## Introduction

In this notebook, we'll explore the concept of forward propagation in neural networks. Forward propagation is the process by which input data is passed forward through the network, layer by layer, to produce an output. We'll examine the implementation of forward propagation in the provided neural network code, which is encapsulated within a Python class.

Readers should have a basic understanding of object-oriented programming (OOP) concepts to comprehend the structure of the network class.

Throughout this notebook, we'll delve into the workings of forward propagation within this network class, understand how it computes the output of the network given an input, and provide detailed explanations and code snippets to facilitate understanding.

Before we proceed, ensure that you have the NumPy library installed. If not, you can install it using the following command:


In [1]:
pip install numpy

Note: you may need to restart the kernel to use updated packages.



[notice] A new release of pip is available: 23.2.1 -> 24.0
[notice] To update, run: python.exe -m pip install --upgrade pip


First, here's the full code for the network class. You can run the cell below in one go and i'll explain it in more detail below.

In [8]:
import random
import numpy as np

class Network(object):

    def __init__(self, sizes):
        self.num_layers = len(sizes)
        self.sizes = sizes
        self.biases = [np.random.randn(y, 1) for y in sizes[1:]]
        self.weights = [np.random.randn(y, x)
                        for x, y in zip(sizes[:-1], sizes[1:])]

    def feedforward(self, a):
        for b, w in zip(self.biases, self.weights):
            a = sigmoid(np.dot(w, a)+b)
        return a

    def SGD(self, training_data, epochs, mini_batch_size, eta,
            test_data):

        training_data = list(training_data)
        n = len(training_data)

        if test_data:
            test_data = list(test_data)
            n_test = len(test_data)

        for j in range(epochs):
            random.shuffle(training_data)
            mini_batches = [
                training_data[k:k+mini_batch_size]
                for k in range(0, n, mini_batch_size)]
            for mini_batch in mini_batches:
                self.update_mini_batch(mini_batch, eta)
            if test_data:
                print("Epoch {} : {} / {}".format(j,self.evaluate(test_data),n_test))
            
            else:
                print("Epoch {} complete".format(j))

    def update_mini_batch(self, mini_batch, eta):
        nabla_b = [np.zeros(b.shape) for b in self.biases]
        nabla_w = [np.zeros(w.shape) for w in self.weights]
        for x, y in mini_batch:
            delta_nabla_b, delta_nabla_w = self.backprop(x, y)
            nabla_b = [nb+dnb for nb, dnb in zip(nabla_b, delta_nabla_b)]
            nabla_w = [nw+dnw for nw, dnw in zip(nabla_w, delta_nabla_w)]
        self.weights = [w-(eta/len(mini_batch))*nw
                        for w, nw in zip(self.weights, nabla_w)]
        self.biases = [b-(eta/len(mini_batch))*nb
                       for b, nb in zip(self.biases, nabla_b)]

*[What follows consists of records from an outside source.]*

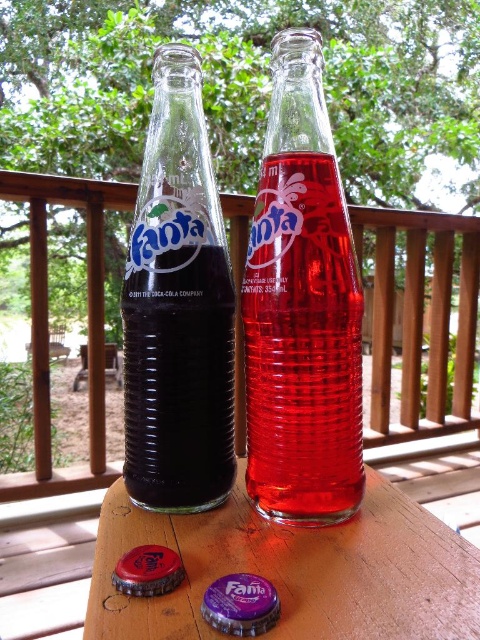 Between point (190, 403) and point (115, 356), which one is positioned behind?

The point (115, 356) is behind.

Which of these two, matte glass bottle at left or wooden picnic table at center, stands taller?

Standing taller between the two is matte glass bottle at left.

Measure the distance between matte glass bottle at left and camera.

10.19 inches

This screenshot has height=640, width=480. Identify the location of matte glass bottle at left. (178, 308).

Describe the element at coordinates (301, 308) in the screenshot. I see `translucent glass bottle at center` at that location.

Is translucent glass bottle at center taller than brushed metal bottle cap at lower left?

Yes.

From the picture: Who is more distant from viewer, (251, 250) or (146, 580)?

The point (251, 250) is more distant.

Image resolution: width=480 pixels, height=640 pixels. I want to click on translucent glass bottle at center, so click(301, 308).

Can you confirm if matte glass bottle at left is positioned to the right of brushed metal bottle cap at lower left?

In fact, matte glass bottle at left is to the left of brushed metal bottle cap at lower left.

Describe the element at coordinates (178, 308) in the screenshot. Image resolution: width=480 pixels, height=640 pixels. I see `matte glass bottle at left` at that location.

Who is more forward, (141, 506) or (120, 572)?

Point (120, 572)

Identify the location of matte glass bottle at left. This screenshot has height=640, width=480. (178, 308).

    def backprop(self, x, y):
        nabla_b = [np.zeros(b.shape) for b in self.biases]
        nabla_w = [np.zeros(w.shape) for w in self.weights]
        # feedforward
        activation = x
        activations = [x] # list to store all the activations, layer by layer
        zs = [] # list to store all the z vectors, layer by layer
        for b, w in zip(self.biases, self.weights):
            z = np.dot(w, activation)+b
            zs.append(z)
            activation = sigmoid(z)
            activations.append(activation)
        # backward pass
        delta = self.cost_derivative(activations[-1], y) * \
            sigmoid_prime(zs[-1])
        nabla_b[-1] = delta
        nabla_w[-1] = np.dot(delta, activations[-2].transpose())
        for l in range(2, self.num_layers):
            z = zs[-l]
            sp = sigmoid_prime(z)
            delta = np.dot(self.weights[-l+1].transpose(), delta) * sp
            nabla_b[-l] = delta
            nabla_w[-l] = np.dot(delta, activations[-l-1].transpose())
        return (nabla_b, nabla_w)

    def evaluate(self, test_data):
        test_results = [(np.argmax(self.feedforward(x)), y)
                        for (x, y) in test_data]
        return sum(int(x == y) for (x, y) in test_results)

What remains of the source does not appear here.